Bailout memories hover as Citi plans ambitious client boost
Good to see that Citi plans to give HSBC and Standard Chartered a run for their money in consumer banking. The United States bank has set itself the ambitious target of doubling its client base from one million to two million over the next three to five years. HSBC has about four million clients.
Nevertheless, Hong Kong is Citi's most profitable operation outside the US. Of course, Citi is under some pressure to boost its performance in Asia given the appalling state of its domestic operations. But all this talk of ramping up its operations in Hong Kong just leaves us wandering whether the bank is hurtling towards its next bailout.
By some counts Citi has been rescued four times by the US government over the past few decades. HSBC has not been bailed out once.
Struggle for survival
We have been flicking through a report by Britain's Chartered Institute of Personnel and Development (CIPD) and Bridge, 'the CIPD-owned leaderships and organisation transformation specialists'.
The report claims that growth in many successful firms across the region is being 'turbo-charged by a new breed of insight-led human resources teams who have positioned themselves at the heart of business strategy, and are leapfrogging best practices among Western counterparts by adapting a uniquely Asian approach to HR 'next practice''. It continues for 39 pages in this faintly nauseous vein.
One of the components of this 'next-generation' approach is authenticity, which is apparently exemplified by Standard Chartered Bank and the humility of its top executives. 'So there is no arrogance, there was no cheering when many of our competitors were struggling. The initial reaction that most senior people had was to try and help governments.' It is true chief executive Peter Sands and Mervyn Davies helped devise the bank bailout programme for British banks, but those with longer memories will recall that in the late 1980s Standard Chartered was itself a basket case and was desperately casting around for white knights to save it.
Betting open soon on euro
Those of you bearish on the euro have a new vehicle for betting against it. As of next month, Worldspreads - the spread betting firm in London - is offering punters the opportunity to gamble on how long they think the euro will last. You can either bet it will last for under 710 days or that it will last for longer than 720 days. Worldspreads says the euro will have 'failed' when the first country announces it is withdrawing from the currency. How long before some bright spark opens a book on the life expectancy of the Hong Kong dollar?
Rising from the Ashes
England's initial dominance over Australia in the first two cricket tests has prompted some head scratching in various quarters. One of the more curious analyses has come from Merrill Lynch in Australia.
Its report pays no regard to the relative merits of the individuals involved. Instead it has found an uncanny correlation from plotting relative British and Australian unemployment against success in the Ashes series' over time.
Success in the Ashes is inversely proportional to relative unemployment. So when Australia's cricketers were caning the English sides, the British economy was doing better than Australia's. The wheel of fortune has since turned and with Britain's economy doing markedly worse than Australia's, resulting in higher unemployment, success in the Ashes series looms according to the theory.

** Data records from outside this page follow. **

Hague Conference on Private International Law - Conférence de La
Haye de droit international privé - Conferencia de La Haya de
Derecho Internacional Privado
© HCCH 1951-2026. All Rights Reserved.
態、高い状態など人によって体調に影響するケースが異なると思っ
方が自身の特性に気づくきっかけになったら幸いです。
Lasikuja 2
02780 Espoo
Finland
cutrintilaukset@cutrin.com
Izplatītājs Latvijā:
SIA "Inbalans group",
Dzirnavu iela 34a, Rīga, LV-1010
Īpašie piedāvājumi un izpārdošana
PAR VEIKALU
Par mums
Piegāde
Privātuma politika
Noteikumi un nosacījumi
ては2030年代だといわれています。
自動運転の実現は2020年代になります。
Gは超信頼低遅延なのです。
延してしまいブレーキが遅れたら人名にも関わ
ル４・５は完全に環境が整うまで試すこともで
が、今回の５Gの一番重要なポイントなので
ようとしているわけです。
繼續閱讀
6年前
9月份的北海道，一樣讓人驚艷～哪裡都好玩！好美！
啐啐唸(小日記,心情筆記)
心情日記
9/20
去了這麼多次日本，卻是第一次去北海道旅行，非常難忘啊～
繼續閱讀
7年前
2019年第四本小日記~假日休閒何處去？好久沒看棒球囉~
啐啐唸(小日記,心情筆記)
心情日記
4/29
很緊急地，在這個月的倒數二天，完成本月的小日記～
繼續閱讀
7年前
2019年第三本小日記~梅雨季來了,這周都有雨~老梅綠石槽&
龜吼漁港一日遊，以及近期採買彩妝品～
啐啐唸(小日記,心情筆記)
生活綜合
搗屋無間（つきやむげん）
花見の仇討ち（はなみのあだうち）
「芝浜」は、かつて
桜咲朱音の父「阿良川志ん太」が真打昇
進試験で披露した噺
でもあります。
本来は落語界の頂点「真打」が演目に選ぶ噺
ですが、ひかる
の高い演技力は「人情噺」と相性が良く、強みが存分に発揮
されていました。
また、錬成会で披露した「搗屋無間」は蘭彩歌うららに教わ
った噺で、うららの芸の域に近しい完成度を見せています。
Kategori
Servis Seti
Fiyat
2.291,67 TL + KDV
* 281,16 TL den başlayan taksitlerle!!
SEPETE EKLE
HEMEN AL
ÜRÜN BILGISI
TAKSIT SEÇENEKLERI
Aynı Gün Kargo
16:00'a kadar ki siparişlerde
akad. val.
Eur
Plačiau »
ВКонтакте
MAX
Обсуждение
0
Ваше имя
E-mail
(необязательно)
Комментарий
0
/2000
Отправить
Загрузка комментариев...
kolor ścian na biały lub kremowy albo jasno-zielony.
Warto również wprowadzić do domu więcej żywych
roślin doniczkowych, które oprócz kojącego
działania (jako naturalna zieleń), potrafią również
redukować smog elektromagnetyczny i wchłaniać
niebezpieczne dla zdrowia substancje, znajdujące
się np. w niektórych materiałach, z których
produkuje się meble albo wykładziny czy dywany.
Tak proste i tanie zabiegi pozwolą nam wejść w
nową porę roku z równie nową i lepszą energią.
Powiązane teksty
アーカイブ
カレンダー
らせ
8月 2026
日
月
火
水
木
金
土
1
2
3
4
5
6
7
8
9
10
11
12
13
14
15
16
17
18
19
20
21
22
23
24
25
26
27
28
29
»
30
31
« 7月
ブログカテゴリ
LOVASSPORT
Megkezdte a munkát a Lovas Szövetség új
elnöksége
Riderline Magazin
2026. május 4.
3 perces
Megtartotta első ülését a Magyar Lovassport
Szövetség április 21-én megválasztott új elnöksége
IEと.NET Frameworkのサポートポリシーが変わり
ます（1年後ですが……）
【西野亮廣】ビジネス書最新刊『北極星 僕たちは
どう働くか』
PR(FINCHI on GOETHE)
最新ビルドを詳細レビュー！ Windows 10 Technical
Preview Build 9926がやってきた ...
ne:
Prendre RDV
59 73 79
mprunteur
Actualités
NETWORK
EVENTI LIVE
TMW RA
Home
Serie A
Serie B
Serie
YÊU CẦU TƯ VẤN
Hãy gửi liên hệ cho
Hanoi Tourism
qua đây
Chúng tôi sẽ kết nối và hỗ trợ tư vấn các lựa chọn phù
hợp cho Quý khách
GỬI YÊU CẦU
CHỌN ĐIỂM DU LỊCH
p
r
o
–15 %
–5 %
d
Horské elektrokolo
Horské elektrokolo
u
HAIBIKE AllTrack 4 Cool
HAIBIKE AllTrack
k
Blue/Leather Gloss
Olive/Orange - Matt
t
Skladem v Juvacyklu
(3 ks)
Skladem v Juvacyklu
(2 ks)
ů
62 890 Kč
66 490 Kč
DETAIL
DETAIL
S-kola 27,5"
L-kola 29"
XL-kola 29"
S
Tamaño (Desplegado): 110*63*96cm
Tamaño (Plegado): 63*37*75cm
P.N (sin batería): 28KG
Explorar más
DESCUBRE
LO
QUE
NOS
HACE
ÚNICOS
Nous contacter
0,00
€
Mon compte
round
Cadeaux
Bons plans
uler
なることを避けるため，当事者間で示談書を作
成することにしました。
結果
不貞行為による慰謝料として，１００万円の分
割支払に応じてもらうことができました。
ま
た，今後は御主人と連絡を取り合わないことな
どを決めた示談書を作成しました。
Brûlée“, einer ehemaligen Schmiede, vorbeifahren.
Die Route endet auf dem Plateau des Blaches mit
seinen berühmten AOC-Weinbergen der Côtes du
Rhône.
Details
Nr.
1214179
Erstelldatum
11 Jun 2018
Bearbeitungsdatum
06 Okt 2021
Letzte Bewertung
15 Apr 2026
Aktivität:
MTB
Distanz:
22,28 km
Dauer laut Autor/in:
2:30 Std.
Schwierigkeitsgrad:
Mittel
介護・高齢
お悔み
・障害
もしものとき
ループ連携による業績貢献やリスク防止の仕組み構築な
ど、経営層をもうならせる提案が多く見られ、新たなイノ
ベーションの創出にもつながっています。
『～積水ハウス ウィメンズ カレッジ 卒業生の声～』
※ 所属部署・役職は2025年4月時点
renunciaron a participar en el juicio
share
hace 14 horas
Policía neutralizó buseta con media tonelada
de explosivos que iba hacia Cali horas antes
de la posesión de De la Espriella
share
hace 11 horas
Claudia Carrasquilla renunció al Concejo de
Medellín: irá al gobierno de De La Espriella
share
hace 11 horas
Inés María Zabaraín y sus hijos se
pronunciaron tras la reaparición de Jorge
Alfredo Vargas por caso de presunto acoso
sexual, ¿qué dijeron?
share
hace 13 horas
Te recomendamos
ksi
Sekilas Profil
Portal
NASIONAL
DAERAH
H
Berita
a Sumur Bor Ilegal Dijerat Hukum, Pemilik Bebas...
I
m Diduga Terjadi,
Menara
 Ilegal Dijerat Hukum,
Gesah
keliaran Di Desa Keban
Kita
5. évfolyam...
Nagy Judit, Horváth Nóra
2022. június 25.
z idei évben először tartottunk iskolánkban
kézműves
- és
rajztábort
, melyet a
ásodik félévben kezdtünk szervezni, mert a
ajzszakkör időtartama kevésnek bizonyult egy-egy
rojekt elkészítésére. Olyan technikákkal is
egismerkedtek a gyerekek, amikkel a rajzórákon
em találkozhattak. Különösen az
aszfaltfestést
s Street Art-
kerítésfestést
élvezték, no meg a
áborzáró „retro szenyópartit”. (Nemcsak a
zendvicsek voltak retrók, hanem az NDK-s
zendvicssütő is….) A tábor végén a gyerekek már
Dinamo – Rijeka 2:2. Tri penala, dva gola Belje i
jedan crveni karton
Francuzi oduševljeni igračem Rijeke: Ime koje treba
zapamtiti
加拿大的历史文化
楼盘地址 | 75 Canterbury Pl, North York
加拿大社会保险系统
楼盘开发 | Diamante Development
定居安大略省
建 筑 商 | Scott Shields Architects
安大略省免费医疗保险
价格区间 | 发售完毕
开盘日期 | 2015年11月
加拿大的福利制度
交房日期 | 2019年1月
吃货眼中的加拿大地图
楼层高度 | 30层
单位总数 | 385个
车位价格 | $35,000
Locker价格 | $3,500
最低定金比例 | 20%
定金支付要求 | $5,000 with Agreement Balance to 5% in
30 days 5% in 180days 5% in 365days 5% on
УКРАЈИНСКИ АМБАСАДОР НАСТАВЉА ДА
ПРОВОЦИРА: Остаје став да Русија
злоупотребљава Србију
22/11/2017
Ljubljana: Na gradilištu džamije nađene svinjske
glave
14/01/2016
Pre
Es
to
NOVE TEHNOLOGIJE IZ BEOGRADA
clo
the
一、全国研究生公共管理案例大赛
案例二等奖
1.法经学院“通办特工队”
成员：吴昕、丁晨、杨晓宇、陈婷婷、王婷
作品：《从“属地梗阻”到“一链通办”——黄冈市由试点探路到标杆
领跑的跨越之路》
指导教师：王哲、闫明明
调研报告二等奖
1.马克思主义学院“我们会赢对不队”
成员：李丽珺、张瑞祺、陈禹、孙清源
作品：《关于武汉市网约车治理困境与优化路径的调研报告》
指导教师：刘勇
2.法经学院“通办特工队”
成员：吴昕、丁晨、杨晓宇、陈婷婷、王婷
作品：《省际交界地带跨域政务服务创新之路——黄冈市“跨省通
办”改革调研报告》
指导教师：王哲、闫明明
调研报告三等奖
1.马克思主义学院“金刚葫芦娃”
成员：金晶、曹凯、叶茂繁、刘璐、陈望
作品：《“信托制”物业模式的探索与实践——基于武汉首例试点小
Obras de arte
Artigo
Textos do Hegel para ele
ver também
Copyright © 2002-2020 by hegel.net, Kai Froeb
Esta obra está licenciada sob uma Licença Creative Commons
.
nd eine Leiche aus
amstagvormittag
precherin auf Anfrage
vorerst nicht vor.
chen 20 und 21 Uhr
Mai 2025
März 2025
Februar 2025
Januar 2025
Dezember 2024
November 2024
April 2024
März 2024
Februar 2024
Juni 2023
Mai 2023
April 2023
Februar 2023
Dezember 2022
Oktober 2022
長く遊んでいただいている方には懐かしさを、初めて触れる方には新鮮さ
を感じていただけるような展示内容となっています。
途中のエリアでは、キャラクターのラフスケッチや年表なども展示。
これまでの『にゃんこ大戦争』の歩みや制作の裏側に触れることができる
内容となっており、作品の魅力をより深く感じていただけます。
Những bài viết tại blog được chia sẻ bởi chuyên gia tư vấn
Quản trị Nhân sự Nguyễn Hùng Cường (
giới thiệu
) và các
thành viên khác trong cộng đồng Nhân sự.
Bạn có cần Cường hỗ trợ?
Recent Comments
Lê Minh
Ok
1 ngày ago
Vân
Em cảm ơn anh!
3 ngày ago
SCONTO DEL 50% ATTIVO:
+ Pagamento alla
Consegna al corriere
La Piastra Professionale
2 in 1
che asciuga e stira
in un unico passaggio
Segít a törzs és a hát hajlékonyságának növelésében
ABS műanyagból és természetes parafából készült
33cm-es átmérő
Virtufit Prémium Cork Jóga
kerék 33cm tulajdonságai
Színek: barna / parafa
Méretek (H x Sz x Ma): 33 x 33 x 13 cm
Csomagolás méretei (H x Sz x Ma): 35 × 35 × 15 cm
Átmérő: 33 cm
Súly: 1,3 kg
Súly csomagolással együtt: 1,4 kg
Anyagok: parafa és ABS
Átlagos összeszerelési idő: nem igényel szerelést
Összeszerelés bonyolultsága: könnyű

Analyst Andrew Barrelle says that given the present state of unemployment in the two countries England should win the series either 2-0 or 3-1. An England win of 3-0 or 4-0, he says, would spell serious problems for Britain, with the unemployment rate rising by 1-2 per cent. A price worth paying some might think.
A socialist approach
It's good to see that Americans are serious about tackling their horrendous deficit. A Bloomberg poll has found that Americans want Congress to bring down a federal budget deficit that many, including the 'tea party', believe is 'dangerously out of control'. But they insist that any spending cuts should not affect them personally.
While they say they strongly support balancing the budget over the next 20 years, when offered a list of more than a dozen possible spending cuts or tax increases majorities opposed every one of them except imposing a bigger burden on the rich.
It sounds dangerously socialist to us.